:: DATASET EXCERPTS
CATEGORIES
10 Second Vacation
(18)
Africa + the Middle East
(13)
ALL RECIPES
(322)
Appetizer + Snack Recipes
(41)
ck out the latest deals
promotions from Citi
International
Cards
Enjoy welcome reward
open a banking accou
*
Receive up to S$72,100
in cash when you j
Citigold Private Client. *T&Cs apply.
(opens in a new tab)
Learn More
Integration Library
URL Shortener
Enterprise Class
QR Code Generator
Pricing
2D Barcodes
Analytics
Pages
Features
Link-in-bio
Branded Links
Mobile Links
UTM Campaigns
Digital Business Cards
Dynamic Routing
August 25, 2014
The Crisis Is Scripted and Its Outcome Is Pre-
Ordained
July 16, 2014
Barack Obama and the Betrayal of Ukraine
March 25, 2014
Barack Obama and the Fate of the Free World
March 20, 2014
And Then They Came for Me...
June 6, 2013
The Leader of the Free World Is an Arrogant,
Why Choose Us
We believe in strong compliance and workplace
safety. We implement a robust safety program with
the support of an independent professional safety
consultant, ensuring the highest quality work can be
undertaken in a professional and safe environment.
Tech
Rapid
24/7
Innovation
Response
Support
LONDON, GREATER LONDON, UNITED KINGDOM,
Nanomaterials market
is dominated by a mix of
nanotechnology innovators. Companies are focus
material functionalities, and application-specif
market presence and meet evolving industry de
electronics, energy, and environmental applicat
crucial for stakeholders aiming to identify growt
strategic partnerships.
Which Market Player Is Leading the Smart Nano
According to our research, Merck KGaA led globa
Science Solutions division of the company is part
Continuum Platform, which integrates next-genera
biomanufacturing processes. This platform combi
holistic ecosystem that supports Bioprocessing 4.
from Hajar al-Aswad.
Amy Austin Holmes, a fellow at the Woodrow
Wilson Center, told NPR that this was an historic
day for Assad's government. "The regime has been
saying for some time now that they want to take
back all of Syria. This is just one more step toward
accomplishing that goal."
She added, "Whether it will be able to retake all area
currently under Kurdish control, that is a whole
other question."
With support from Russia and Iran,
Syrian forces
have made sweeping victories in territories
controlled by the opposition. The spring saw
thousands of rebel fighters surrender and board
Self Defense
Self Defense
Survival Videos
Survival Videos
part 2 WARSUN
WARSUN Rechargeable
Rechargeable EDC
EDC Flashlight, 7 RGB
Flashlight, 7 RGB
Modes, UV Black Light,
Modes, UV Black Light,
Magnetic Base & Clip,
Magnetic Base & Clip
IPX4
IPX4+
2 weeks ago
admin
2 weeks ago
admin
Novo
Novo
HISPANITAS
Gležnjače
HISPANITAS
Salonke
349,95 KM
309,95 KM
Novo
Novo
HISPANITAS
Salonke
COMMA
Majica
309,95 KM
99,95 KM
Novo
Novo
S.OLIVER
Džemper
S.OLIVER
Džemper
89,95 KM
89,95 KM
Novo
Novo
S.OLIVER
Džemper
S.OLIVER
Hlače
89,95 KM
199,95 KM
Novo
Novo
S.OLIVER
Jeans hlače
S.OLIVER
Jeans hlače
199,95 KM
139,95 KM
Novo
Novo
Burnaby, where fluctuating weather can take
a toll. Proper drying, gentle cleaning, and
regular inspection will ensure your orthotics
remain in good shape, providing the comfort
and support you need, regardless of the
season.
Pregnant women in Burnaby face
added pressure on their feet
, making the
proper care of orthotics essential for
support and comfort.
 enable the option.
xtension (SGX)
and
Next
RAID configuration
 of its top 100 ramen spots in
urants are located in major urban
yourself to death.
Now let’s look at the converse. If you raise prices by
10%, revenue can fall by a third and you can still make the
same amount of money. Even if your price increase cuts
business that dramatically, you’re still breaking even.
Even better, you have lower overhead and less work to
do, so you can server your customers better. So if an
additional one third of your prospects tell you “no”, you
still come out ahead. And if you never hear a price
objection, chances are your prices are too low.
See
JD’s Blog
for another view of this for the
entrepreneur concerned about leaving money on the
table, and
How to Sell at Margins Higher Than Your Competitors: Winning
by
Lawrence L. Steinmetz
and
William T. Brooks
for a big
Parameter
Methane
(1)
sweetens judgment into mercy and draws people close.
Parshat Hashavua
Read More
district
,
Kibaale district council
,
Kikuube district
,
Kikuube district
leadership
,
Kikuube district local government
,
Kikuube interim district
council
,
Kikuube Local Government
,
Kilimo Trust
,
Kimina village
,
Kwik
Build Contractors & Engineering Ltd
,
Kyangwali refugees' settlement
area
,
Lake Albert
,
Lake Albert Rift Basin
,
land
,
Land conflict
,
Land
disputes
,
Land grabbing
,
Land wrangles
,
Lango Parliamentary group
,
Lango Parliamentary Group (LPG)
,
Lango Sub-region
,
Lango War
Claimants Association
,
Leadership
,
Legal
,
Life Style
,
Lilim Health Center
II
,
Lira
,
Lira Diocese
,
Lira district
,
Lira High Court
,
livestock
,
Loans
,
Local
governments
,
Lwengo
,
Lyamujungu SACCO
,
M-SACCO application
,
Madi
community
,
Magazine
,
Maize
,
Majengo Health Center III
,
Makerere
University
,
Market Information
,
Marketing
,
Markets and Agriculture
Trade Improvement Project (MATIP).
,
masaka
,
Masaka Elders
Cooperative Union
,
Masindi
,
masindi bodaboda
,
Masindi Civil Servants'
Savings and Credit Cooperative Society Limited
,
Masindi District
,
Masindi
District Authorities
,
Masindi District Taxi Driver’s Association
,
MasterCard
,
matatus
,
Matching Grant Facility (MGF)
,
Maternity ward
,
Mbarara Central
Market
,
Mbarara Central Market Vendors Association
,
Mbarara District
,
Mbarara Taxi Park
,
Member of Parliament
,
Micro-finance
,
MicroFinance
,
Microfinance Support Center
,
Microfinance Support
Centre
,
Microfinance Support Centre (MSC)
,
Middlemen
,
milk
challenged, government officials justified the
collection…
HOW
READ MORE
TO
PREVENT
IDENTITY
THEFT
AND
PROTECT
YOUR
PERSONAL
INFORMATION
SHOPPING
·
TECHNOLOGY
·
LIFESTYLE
::::
Copy all the lines above that hold the string "Parliamentary".

Lango Parliamentary group
Lango Parliamentary Group (LPG)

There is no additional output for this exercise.